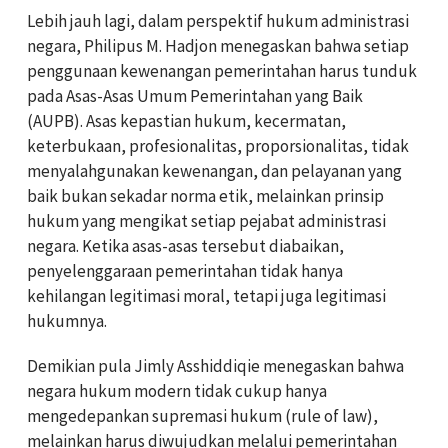
Lebih jauh lagi, dalam perspektif hukum administrasi
negara, Philipus M. Hadjon menegaskan bahwa setiap
penggunaan kewenangan pemerintahan harus tunduk
pada Asas-Asas Umum Pemerintahan yang Baik
(AUPB). Asas kepastian hukum, kecermatan,
keterbukaan, profesionalitas, proporsionalitas, tidak
menyalahgunakan kewenangan, dan pelayanan yang
baik bukan sekadar norma etik, melainkan prinsip
hukum yang mengikat setiap pejabat administrasi
negara. Ketika asas-asas tersebut diabaikan,
penyelenggaraan pemerintahan tidak hanya
kehilangan legitimasi moral, tetapi juga legitimasi
hukumnya.
Demikian pula Jimly Asshiddiqie menegaskan bahwa
negara hukum modern tidak cukup hanya
mengedepankan supremasi hukum (rule of law),
melainkan harus diwujudkan melalui pemerintahan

§ **Exercise requirements**
Please copy out each line of the material that contains the string "setiap".

§ **Response to this exercise**
negara, Philipus M. Hadjon menegaskan bahwa setiap
hukum yang mengikat setiap pejabat administrasi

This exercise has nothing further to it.